Q2. Describe each of the following ego states:
(P) Parent: the Parent or extero-psychic ego state is a set of feelings, thoughts, attitudes and behaviours which resemble those of parent figures. It contains controlling and nurturing aspects.
When I am ‘in Parent ego state’, I am thinking, feeling and acting just like some real parent figure from my past (my mother, father, grandparent, teacher, etc).
There are two main subdivisions of the Parent ego state: identified as the Nurturing Parent (NP) and the Controlling Parent (CP).
Both of these ego states can have positive and negative aspects, or sides, to them. There is also the concept of the ‘Critical Parent’ ego state, which is seen as negative and destructive, perhaps being an aspect of the bad side of the Controlling Parent.
(A) Adult: When in the Adult or neo-psychic ego state, the person (relatively) autonomously and (relatively) objectively appraises reality and makes judgements. It functions like a partially self-programming probability computer.
When I am in my Adult ego state, I am functioning like a ‘computer’, by being relatively logical, rational and reasonable, in the here and now.
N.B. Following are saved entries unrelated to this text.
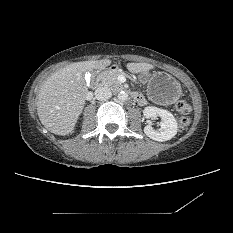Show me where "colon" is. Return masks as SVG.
Instances as JSON below:
<instances>
[{
  "instance_id": "5ec220e1",
  "label": "colon",
  "mask_w": 233,
  "mask_h": 233,
  "mask_svg": "<svg viewBox=\"0 0 233 233\" xmlns=\"http://www.w3.org/2000/svg\"><path fill=\"white\" fill-rule=\"evenodd\" d=\"M176 110L180 114L178 118L179 130H184L190 124L189 114L192 110L191 105L184 100H180L176 104Z\"/></svg>"
}]
</instances>
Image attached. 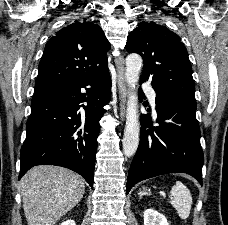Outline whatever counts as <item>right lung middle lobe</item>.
Listing matches in <instances>:
<instances>
[{"instance_id": "dd1d6c3e", "label": "right lung middle lobe", "mask_w": 228, "mask_h": 225, "mask_svg": "<svg viewBox=\"0 0 228 225\" xmlns=\"http://www.w3.org/2000/svg\"><path fill=\"white\" fill-rule=\"evenodd\" d=\"M47 90H50V89H35L34 94L40 93V92H44V91H47Z\"/></svg>"}]
</instances>
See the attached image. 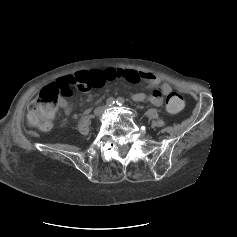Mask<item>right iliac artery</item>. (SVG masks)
Masks as SVG:
<instances>
[{
    "label": "right iliac artery",
    "mask_w": 237,
    "mask_h": 237,
    "mask_svg": "<svg viewBox=\"0 0 237 237\" xmlns=\"http://www.w3.org/2000/svg\"><path fill=\"white\" fill-rule=\"evenodd\" d=\"M106 103L108 106H113L115 104V100L114 98L110 97L107 99Z\"/></svg>",
    "instance_id": "82829eb1"
}]
</instances>
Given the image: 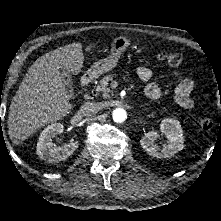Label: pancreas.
Segmentation results:
<instances>
[{
    "label": "pancreas",
    "instance_id": "obj_1",
    "mask_svg": "<svg viewBox=\"0 0 221 221\" xmlns=\"http://www.w3.org/2000/svg\"><path fill=\"white\" fill-rule=\"evenodd\" d=\"M113 80V76L106 75L101 80L99 85L96 87V92L101 93L103 97H109L111 90L108 88L109 82Z\"/></svg>",
    "mask_w": 221,
    "mask_h": 221
}]
</instances>
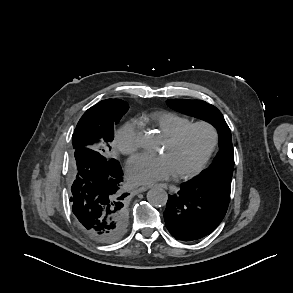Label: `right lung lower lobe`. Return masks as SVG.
Instances as JSON below:
<instances>
[{
    "instance_id": "1",
    "label": "right lung lower lobe",
    "mask_w": 293,
    "mask_h": 293,
    "mask_svg": "<svg viewBox=\"0 0 293 293\" xmlns=\"http://www.w3.org/2000/svg\"><path fill=\"white\" fill-rule=\"evenodd\" d=\"M72 210L83 232L94 241L112 243L126 232L122 171L117 160L81 147L74 151Z\"/></svg>"
}]
</instances>
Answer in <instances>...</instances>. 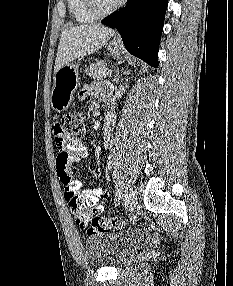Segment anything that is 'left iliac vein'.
I'll return each instance as SVG.
<instances>
[{"label": "left iliac vein", "mask_w": 233, "mask_h": 286, "mask_svg": "<svg viewBox=\"0 0 233 286\" xmlns=\"http://www.w3.org/2000/svg\"><path fill=\"white\" fill-rule=\"evenodd\" d=\"M137 205V194L133 188H130L125 195V206L130 212H133Z\"/></svg>", "instance_id": "obj_1"}]
</instances>
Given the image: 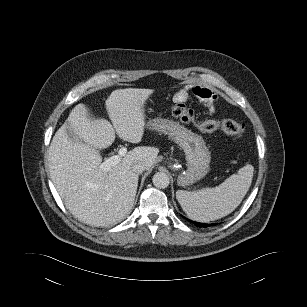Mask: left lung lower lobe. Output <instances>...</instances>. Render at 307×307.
<instances>
[{"label":"left lung lower lobe","instance_id":"1","mask_svg":"<svg viewBox=\"0 0 307 307\" xmlns=\"http://www.w3.org/2000/svg\"><path fill=\"white\" fill-rule=\"evenodd\" d=\"M192 222V221H191ZM196 226L198 227H209L210 225L209 224H205V223H199V222H193ZM213 224H211L212 226Z\"/></svg>","mask_w":307,"mask_h":307}]
</instances>
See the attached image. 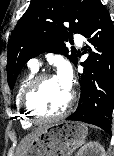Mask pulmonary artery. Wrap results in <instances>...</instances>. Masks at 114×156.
Returning a JSON list of instances; mask_svg holds the SVG:
<instances>
[{"mask_svg": "<svg viewBox=\"0 0 114 156\" xmlns=\"http://www.w3.org/2000/svg\"><path fill=\"white\" fill-rule=\"evenodd\" d=\"M74 40L75 42L79 45V46H82V43H83V39L80 35L76 34L74 35ZM29 66L33 69H38L39 66H40V61L39 59L37 58H33L29 61Z\"/></svg>", "mask_w": 114, "mask_h": 156, "instance_id": "e3ab8cb5", "label": "pulmonary artery"}]
</instances>
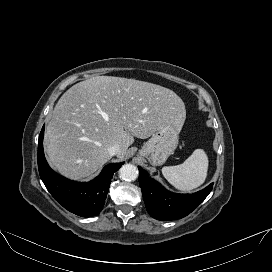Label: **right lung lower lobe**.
<instances>
[{
    "mask_svg": "<svg viewBox=\"0 0 272 272\" xmlns=\"http://www.w3.org/2000/svg\"><path fill=\"white\" fill-rule=\"evenodd\" d=\"M43 135L44 126L39 135L38 168L47 190L58 203L78 216L98 215L105 204L113 174L123 163H112L105 166L98 177L87 183L68 180L55 173L47 164L43 152Z\"/></svg>",
    "mask_w": 272,
    "mask_h": 272,
    "instance_id": "obj_1",
    "label": "right lung lower lobe"
}]
</instances>
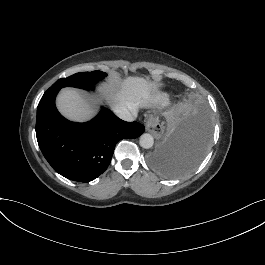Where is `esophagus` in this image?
Listing matches in <instances>:
<instances>
[{
  "label": "esophagus",
  "instance_id": "esophagus-1",
  "mask_svg": "<svg viewBox=\"0 0 265 265\" xmlns=\"http://www.w3.org/2000/svg\"><path fill=\"white\" fill-rule=\"evenodd\" d=\"M146 130L151 133L156 139H159L162 137L164 133V129L162 126L154 120L152 117H149L146 121Z\"/></svg>",
  "mask_w": 265,
  "mask_h": 265
}]
</instances>
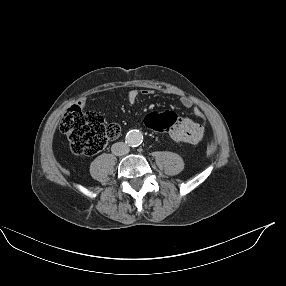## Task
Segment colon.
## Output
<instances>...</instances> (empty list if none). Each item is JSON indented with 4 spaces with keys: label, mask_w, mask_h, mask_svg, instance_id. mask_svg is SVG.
Listing matches in <instances>:
<instances>
[{
    "label": "colon",
    "mask_w": 286,
    "mask_h": 286,
    "mask_svg": "<svg viewBox=\"0 0 286 286\" xmlns=\"http://www.w3.org/2000/svg\"><path fill=\"white\" fill-rule=\"evenodd\" d=\"M181 121L173 111H153L145 119L147 129L153 133L168 131ZM60 130L69 140L71 150L77 155L92 156L100 152L110 140L117 139L121 127L116 123H106L95 112L82 111L77 106L69 107L64 113Z\"/></svg>",
    "instance_id": "obj_1"
}]
</instances>
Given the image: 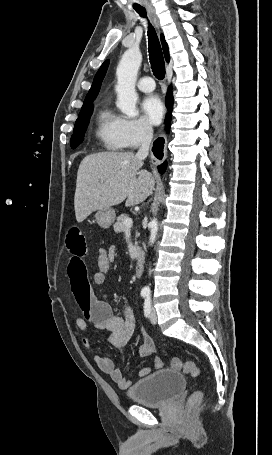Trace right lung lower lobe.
<instances>
[{"label":"right lung lower lobe","mask_w":272,"mask_h":455,"mask_svg":"<svg viewBox=\"0 0 272 455\" xmlns=\"http://www.w3.org/2000/svg\"><path fill=\"white\" fill-rule=\"evenodd\" d=\"M172 104H173V96H172L171 89H169L168 93H167V96H166V106L168 107L169 111L172 110ZM170 120H171V117H170V114H169L166 117V122H167L168 125L170 124ZM166 167H167V164H166V162H164L163 164H161L158 167L159 168V172L160 173H164L165 170H166Z\"/></svg>","instance_id":"1"}]
</instances>
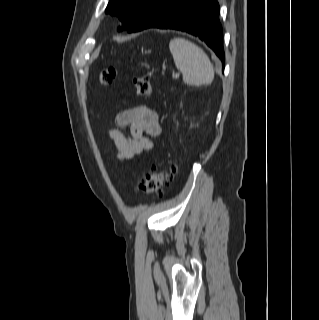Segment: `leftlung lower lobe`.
<instances>
[{
    "label": "left lung lower lobe",
    "mask_w": 319,
    "mask_h": 320,
    "mask_svg": "<svg viewBox=\"0 0 319 320\" xmlns=\"http://www.w3.org/2000/svg\"><path fill=\"white\" fill-rule=\"evenodd\" d=\"M217 0H157L139 16L127 32L147 28L175 29L187 32L204 41L223 63L222 26L219 22Z\"/></svg>",
    "instance_id": "left-lung-lower-lobe-1"
}]
</instances>
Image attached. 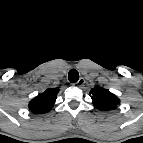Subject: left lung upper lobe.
<instances>
[{"label": "left lung upper lobe", "instance_id": "1", "mask_svg": "<svg viewBox=\"0 0 143 143\" xmlns=\"http://www.w3.org/2000/svg\"><path fill=\"white\" fill-rule=\"evenodd\" d=\"M90 94L92 95L93 105L102 111L114 110L120 103L116 95L102 87L95 86L91 89Z\"/></svg>", "mask_w": 143, "mask_h": 143}]
</instances>
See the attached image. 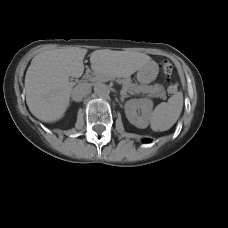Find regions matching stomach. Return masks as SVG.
<instances>
[{
	"label": "stomach",
	"instance_id": "obj_1",
	"mask_svg": "<svg viewBox=\"0 0 228 228\" xmlns=\"http://www.w3.org/2000/svg\"><path fill=\"white\" fill-rule=\"evenodd\" d=\"M158 74V66L154 63H150L147 67L142 68L137 73V80L142 84H149Z\"/></svg>",
	"mask_w": 228,
	"mask_h": 228
}]
</instances>
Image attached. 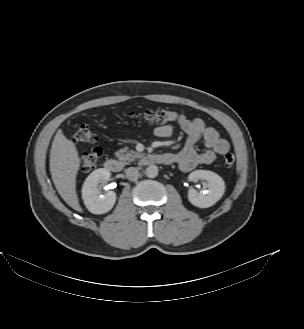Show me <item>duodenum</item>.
Masks as SVG:
<instances>
[{
    "instance_id": "410a0bca",
    "label": "duodenum",
    "mask_w": 304,
    "mask_h": 329,
    "mask_svg": "<svg viewBox=\"0 0 304 329\" xmlns=\"http://www.w3.org/2000/svg\"><path fill=\"white\" fill-rule=\"evenodd\" d=\"M142 162L148 164L170 165L173 163V158L168 154L154 153L144 157ZM104 167L110 172L118 173L122 170V163L115 158H108L104 162Z\"/></svg>"
}]
</instances>
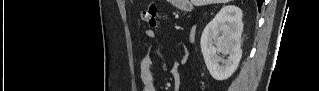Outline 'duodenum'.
Returning a JSON list of instances; mask_svg holds the SVG:
<instances>
[{
    "mask_svg": "<svg viewBox=\"0 0 319 91\" xmlns=\"http://www.w3.org/2000/svg\"><path fill=\"white\" fill-rule=\"evenodd\" d=\"M194 36H195V28H193L191 31V38H193Z\"/></svg>",
    "mask_w": 319,
    "mask_h": 91,
    "instance_id": "duodenum-1",
    "label": "duodenum"
}]
</instances>
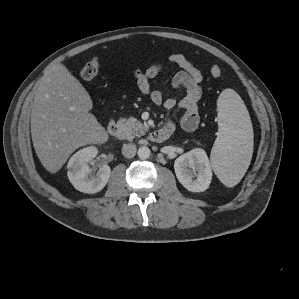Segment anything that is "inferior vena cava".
I'll use <instances>...</instances> for the list:
<instances>
[{
	"label": "inferior vena cava",
	"instance_id": "inferior-vena-cava-1",
	"mask_svg": "<svg viewBox=\"0 0 299 299\" xmlns=\"http://www.w3.org/2000/svg\"><path fill=\"white\" fill-rule=\"evenodd\" d=\"M136 146L134 144H124L122 147V154L127 158H132L136 154Z\"/></svg>",
	"mask_w": 299,
	"mask_h": 299
}]
</instances>
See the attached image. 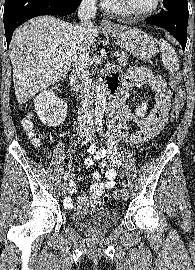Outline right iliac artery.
Wrapping results in <instances>:
<instances>
[{"instance_id": "obj_1", "label": "right iliac artery", "mask_w": 195, "mask_h": 270, "mask_svg": "<svg viewBox=\"0 0 195 270\" xmlns=\"http://www.w3.org/2000/svg\"><path fill=\"white\" fill-rule=\"evenodd\" d=\"M96 131V126L93 125L90 129V131L87 133L86 139L82 142L81 146L86 145L89 141H91L92 137L94 136V132ZM69 172H66L64 175V180L66 181L68 179Z\"/></svg>"}]
</instances>
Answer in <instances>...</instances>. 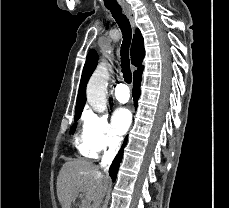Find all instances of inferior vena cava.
<instances>
[{
    "label": "inferior vena cava",
    "mask_w": 229,
    "mask_h": 208,
    "mask_svg": "<svg viewBox=\"0 0 229 208\" xmlns=\"http://www.w3.org/2000/svg\"><path fill=\"white\" fill-rule=\"evenodd\" d=\"M115 154L116 152H104V156L101 160V168H102V172H100V176L101 178H104V180H108V170H109V166L110 164H112L114 158H115ZM105 192H103V196H104Z\"/></svg>",
    "instance_id": "602c4592"
}]
</instances>
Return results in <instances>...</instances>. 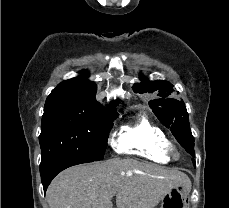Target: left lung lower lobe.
I'll return each instance as SVG.
<instances>
[{"instance_id":"1","label":"left lung lower lobe","mask_w":229,"mask_h":208,"mask_svg":"<svg viewBox=\"0 0 229 208\" xmlns=\"http://www.w3.org/2000/svg\"><path fill=\"white\" fill-rule=\"evenodd\" d=\"M184 148H185V150H186L188 153H190L193 157H195V154H194V145L186 146V147H184ZM192 162H193L194 167H195V160L192 159Z\"/></svg>"}]
</instances>
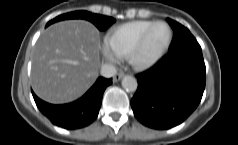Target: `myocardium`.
<instances>
[{
  "label": "myocardium",
  "mask_w": 238,
  "mask_h": 145,
  "mask_svg": "<svg viewBox=\"0 0 238 145\" xmlns=\"http://www.w3.org/2000/svg\"><path fill=\"white\" fill-rule=\"evenodd\" d=\"M157 26H164L168 31L167 39L164 44L152 55L149 57H143V52L145 50L147 41L151 35L153 29ZM172 39V30L170 26L162 21L154 22L151 26H149L142 36L139 38L138 42L134 45V47L127 54L128 63L137 70H146L154 66L165 54L167 51Z\"/></svg>",
  "instance_id": "1"
}]
</instances>
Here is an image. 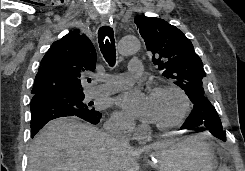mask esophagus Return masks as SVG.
Segmentation results:
<instances>
[{
	"instance_id": "1",
	"label": "esophagus",
	"mask_w": 245,
	"mask_h": 171,
	"mask_svg": "<svg viewBox=\"0 0 245 171\" xmlns=\"http://www.w3.org/2000/svg\"><path fill=\"white\" fill-rule=\"evenodd\" d=\"M101 23H102V25H105V26H107L109 24H112V22H111L110 18L108 17V15H102Z\"/></svg>"
}]
</instances>
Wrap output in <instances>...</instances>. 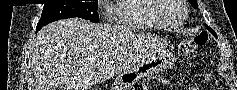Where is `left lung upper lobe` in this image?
Wrapping results in <instances>:
<instances>
[{
  "instance_id": "obj_1",
  "label": "left lung upper lobe",
  "mask_w": 237,
  "mask_h": 90,
  "mask_svg": "<svg viewBox=\"0 0 237 90\" xmlns=\"http://www.w3.org/2000/svg\"><path fill=\"white\" fill-rule=\"evenodd\" d=\"M189 2L193 7L198 8L197 0H189ZM206 27L211 32V34L214 35L217 38L216 33L211 28H209L208 26H206Z\"/></svg>"
}]
</instances>
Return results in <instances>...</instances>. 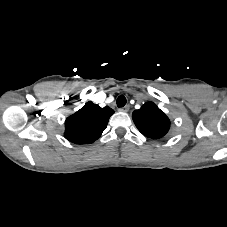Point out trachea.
<instances>
[{
  "mask_svg": "<svg viewBox=\"0 0 227 227\" xmlns=\"http://www.w3.org/2000/svg\"><path fill=\"white\" fill-rule=\"evenodd\" d=\"M125 104H126V98H125V96L120 95V96L117 98V106H118V107H124Z\"/></svg>",
  "mask_w": 227,
  "mask_h": 227,
  "instance_id": "1",
  "label": "trachea"
}]
</instances>
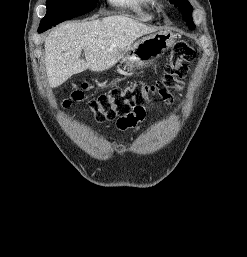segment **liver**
Returning a JSON list of instances; mask_svg holds the SVG:
<instances>
[{"instance_id":"1","label":"liver","mask_w":247,"mask_h":257,"mask_svg":"<svg viewBox=\"0 0 247 257\" xmlns=\"http://www.w3.org/2000/svg\"><path fill=\"white\" fill-rule=\"evenodd\" d=\"M132 18L113 15L70 22L51 31L45 40V66L51 87L86 69L105 71L114 66L139 37L155 32ZM84 50L85 60L80 59Z\"/></svg>"}]
</instances>
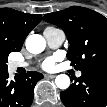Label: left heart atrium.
Here are the masks:
<instances>
[{
	"mask_svg": "<svg viewBox=\"0 0 107 107\" xmlns=\"http://www.w3.org/2000/svg\"><path fill=\"white\" fill-rule=\"evenodd\" d=\"M56 61H57V57L56 56L46 58L42 62L43 69H45V70H51V69H53L55 67Z\"/></svg>",
	"mask_w": 107,
	"mask_h": 107,
	"instance_id": "obj_1",
	"label": "left heart atrium"
}]
</instances>
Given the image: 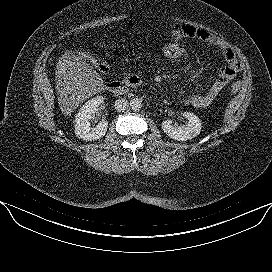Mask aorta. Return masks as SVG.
<instances>
[{
  "label": "aorta",
  "mask_w": 272,
  "mask_h": 272,
  "mask_svg": "<svg viewBox=\"0 0 272 272\" xmlns=\"http://www.w3.org/2000/svg\"><path fill=\"white\" fill-rule=\"evenodd\" d=\"M142 107V100L140 98H133L130 100V108L133 111H138Z\"/></svg>",
  "instance_id": "1"
}]
</instances>
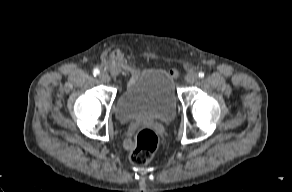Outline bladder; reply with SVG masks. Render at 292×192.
Returning <instances> with one entry per match:
<instances>
[{"instance_id":"obj_1","label":"bladder","mask_w":292,"mask_h":192,"mask_svg":"<svg viewBox=\"0 0 292 192\" xmlns=\"http://www.w3.org/2000/svg\"><path fill=\"white\" fill-rule=\"evenodd\" d=\"M176 111V94L171 75L149 68L129 78L115 104L116 117L134 120L170 121Z\"/></svg>"}]
</instances>
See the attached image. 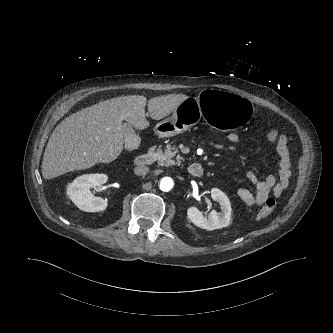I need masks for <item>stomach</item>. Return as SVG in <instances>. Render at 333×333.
Returning a JSON list of instances; mask_svg holds the SVG:
<instances>
[{"instance_id": "1", "label": "stomach", "mask_w": 333, "mask_h": 333, "mask_svg": "<svg viewBox=\"0 0 333 333\" xmlns=\"http://www.w3.org/2000/svg\"><path fill=\"white\" fill-rule=\"evenodd\" d=\"M206 123L219 130H234L247 125L253 116L250 101L227 89L209 87L198 99L186 98L173 111L171 117L159 122L155 133L171 137L188 130L197 120V108Z\"/></svg>"}]
</instances>
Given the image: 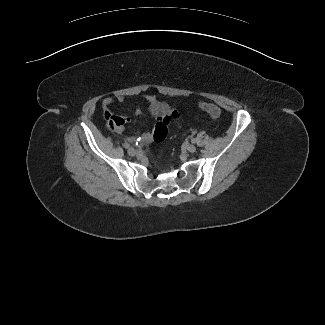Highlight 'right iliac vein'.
I'll return each instance as SVG.
<instances>
[{
  "label": "right iliac vein",
  "mask_w": 325,
  "mask_h": 325,
  "mask_svg": "<svg viewBox=\"0 0 325 325\" xmlns=\"http://www.w3.org/2000/svg\"><path fill=\"white\" fill-rule=\"evenodd\" d=\"M127 151H128V154L131 155V156H134L136 154L135 149L132 148V147H129Z\"/></svg>",
  "instance_id": "right-iliac-vein-1"
}]
</instances>
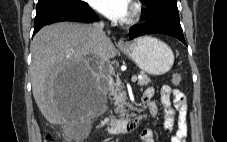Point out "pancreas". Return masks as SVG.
Here are the masks:
<instances>
[{"label":"pancreas","instance_id":"cf45deb5","mask_svg":"<svg viewBox=\"0 0 227 142\" xmlns=\"http://www.w3.org/2000/svg\"><path fill=\"white\" fill-rule=\"evenodd\" d=\"M150 82V78L145 74L141 73V78L138 80V85L146 86ZM113 99L115 100L114 106L116 107V112L126 113V107L129 106L126 92L123 90L121 82L118 80L115 85V89L112 92Z\"/></svg>","mask_w":227,"mask_h":142}]
</instances>
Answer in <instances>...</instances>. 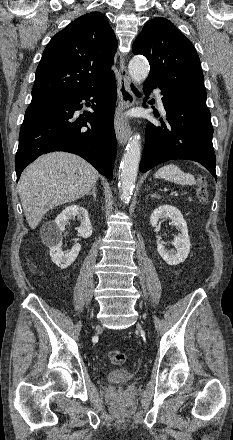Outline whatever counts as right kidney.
Here are the masks:
<instances>
[{
    "instance_id": "ca27d5eb",
    "label": "right kidney",
    "mask_w": 233,
    "mask_h": 440,
    "mask_svg": "<svg viewBox=\"0 0 233 440\" xmlns=\"http://www.w3.org/2000/svg\"><path fill=\"white\" fill-rule=\"evenodd\" d=\"M77 217L81 224L78 228V235L82 238H89L92 235V226L88 211L79 205L66 207L54 221L46 223L43 228V238L45 244L50 249L52 262L61 269L69 267L77 258L81 245L76 243L69 252H63L62 232L68 224L69 219Z\"/></svg>"
}]
</instances>
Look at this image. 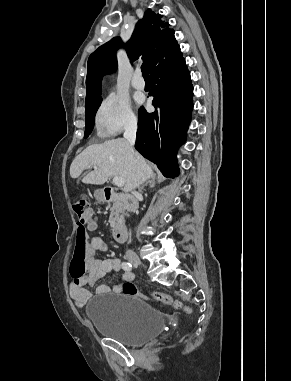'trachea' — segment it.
I'll return each instance as SVG.
<instances>
[{"label": "trachea", "mask_w": 291, "mask_h": 381, "mask_svg": "<svg viewBox=\"0 0 291 381\" xmlns=\"http://www.w3.org/2000/svg\"><path fill=\"white\" fill-rule=\"evenodd\" d=\"M141 71L144 78H149V73H148L146 65L143 64L141 66Z\"/></svg>", "instance_id": "3493384b"}]
</instances>
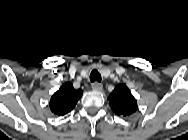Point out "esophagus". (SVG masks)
<instances>
[{
    "mask_svg": "<svg viewBox=\"0 0 188 140\" xmlns=\"http://www.w3.org/2000/svg\"><path fill=\"white\" fill-rule=\"evenodd\" d=\"M92 89L94 91H101L103 89V85L101 83H99V82H94L92 84Z\"/></svg>",
    "mask_w": 188,
    "mask_h": 140,
    "instance_id": "1",
    "label": "esophagus"
}]
</instances>
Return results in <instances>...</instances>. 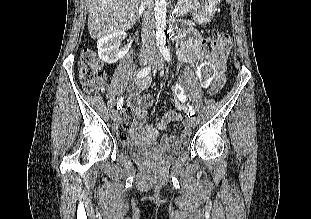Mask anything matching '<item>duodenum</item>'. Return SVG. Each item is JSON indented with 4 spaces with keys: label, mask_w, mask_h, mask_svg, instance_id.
Masks as SVG:
<instances>
[{
    "label": "duodenum",
    "mask_w": 311,
    "mask_h": 219,
    "mask_svg": "<svg viewBox=\"0 0 311 219\" xmlns=\"http://www.w3.org/2000/svg\"><path fill=\"white\" fill-rule=\"evenodd\" d=\"M169 29L171 37L174 38L178 33L182 32L185 29V26L178 22L173 21L170 23Z\"/></svg>",
    "instance_id": "obj_1"
}]
</instances>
The next video clip describes how your adult ego state can be ‘contaminated’ by your Child ego state: https://youtu.be/C-oNablA4Dc
(C) Child: The Child or archaeo-psychic ego state is a set of feelings, thoughts, attitudes and behavioural patterns which are historical relics of an individual’s childhood.
When I am in my Child ego state, I am thinking, feeling and behaving just like I once did as a little boy. I may be adapting to others (Adapted Child ego state), rebelling against them (Rebellious Child ego state), or operating more authentically and autonomously (Free or Natural Child ego state). And each of those states can be either good or bad:
+FC = Positive Free Child ego state.
– FC = Negative Free Child ego state.
+AC = Positive Adapted Child ego state.
-AC = Negative Adapted Child ego state.
In E-CENT, we emphasize that the Adult ego state is also split into a good side and a bad side – which has almost always been overlooked by the major TA theorists!